На самом деле Микелетто думал совсем о другом. Он думал о свекле. Доктор сварил герцога так, что тот стал красным, будто свекла.
– Кто там? Я же сказал, что не хочу никого видеть.
– Я так и передал. Но это герцогиня Бишелье. Она уже давно здесь.
Чезаре посмотрел на Тореллу. Доктор пожал плечами.
– Если вы в состоянии…
– Как я выгляжу?
– Как человек, которого больше не мучают боли, – осторожно сказал доктор, расценивая это беспокойство о внешнем виде как признак выздоровления.
Чезаре выпрямился на стуле.
– Дайте мне полотенце.
В приемной Лукреция старалась держаться подальше от Микелетто. Сейчас, по прошествии многих лет, он по-прежнему казался ей таким же уродливым, но теперь у нее не оставалось сомнений, что он, как и она, преданно заботится о брате.
– Герцог будет рад видеть вас.
Проходя мимо, она удостоила его надменным кивком.
– Герцогиня Бишелье, если позволите?..
Она остановилась, но так и не посмотрела ему в лицо.
– Если он спросит вас, как выглядит… не говорите ему.
По крайней мере, для нее это не будет полной неожиданностью.

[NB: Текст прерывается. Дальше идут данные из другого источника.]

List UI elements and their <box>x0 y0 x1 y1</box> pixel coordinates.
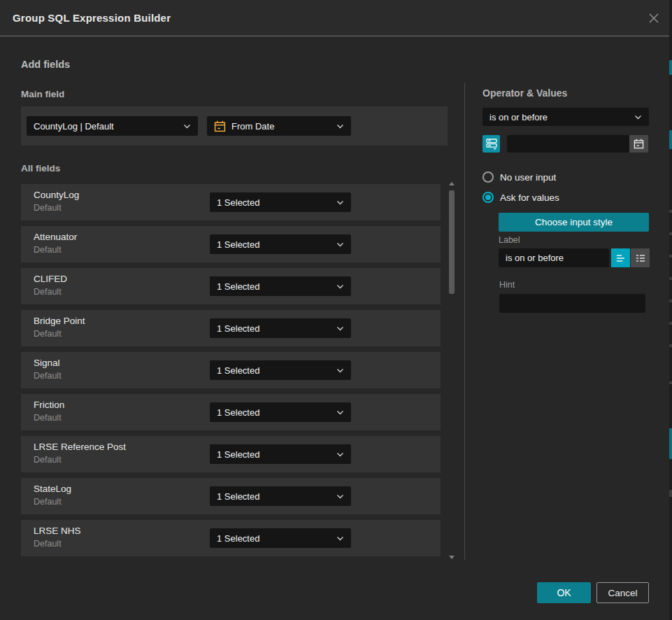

– Ах, мой дорогой брат! – Трудно сказать, что удивило ее больше: вид его почти освежеванного тела или деревянное устройство, стоящее посредине комнаты и испускающее клубы пара.
– Это оздоровительная машина Тореллы. Люди заходят туда больными, а выходят здоровыми. Но по пути немного поджариваются.
Она пошла прямо к нему, села рядом и положила руку ему на лоб.
– Похоже, у тебя жар…
– Это от огня, а не от лихорадки.
Она взглянула на Тореллу. Тот улыбался, наблюдая, как эта хорошенькая молодая женщина вдруг превратилась в сиделку. Она смочила губку в тазу с водой и осторожно промокнула лицо пациента.
– Вы можете идти, Торелла.
– Уверен, он остается в надежных руках, госпожа. Еще ему следует много пить.
– Да, да. – Лукреция взяла кружку с водой и поднесла к губам брата. – Давай же, – сказала она с напускной строгостью, когда дверь за доктором закрылась. – И не делай такое лицо. Сейчас же выполняй то, что тебе говорят.
Чезаре, которому странно было чувствовать себя слабым в руках женщины, сидел, откинувшись на спинку стула. Выглядел он на удивление спокойно.
– Как ты узнала, что я болен?
– Ах, в этом дворце нет секретов. Уж тебе ли не знать. Слава Богу, теперь ты в безопасности.
По мере того как кожа его приобретала более привычный цвет, на полуобнаженном теле появлялись иные следы. Стал виден шрам от дуэли – белый рубец, тянущийся через всю грудь. Заметнее выделялись мускулистые бицепсы.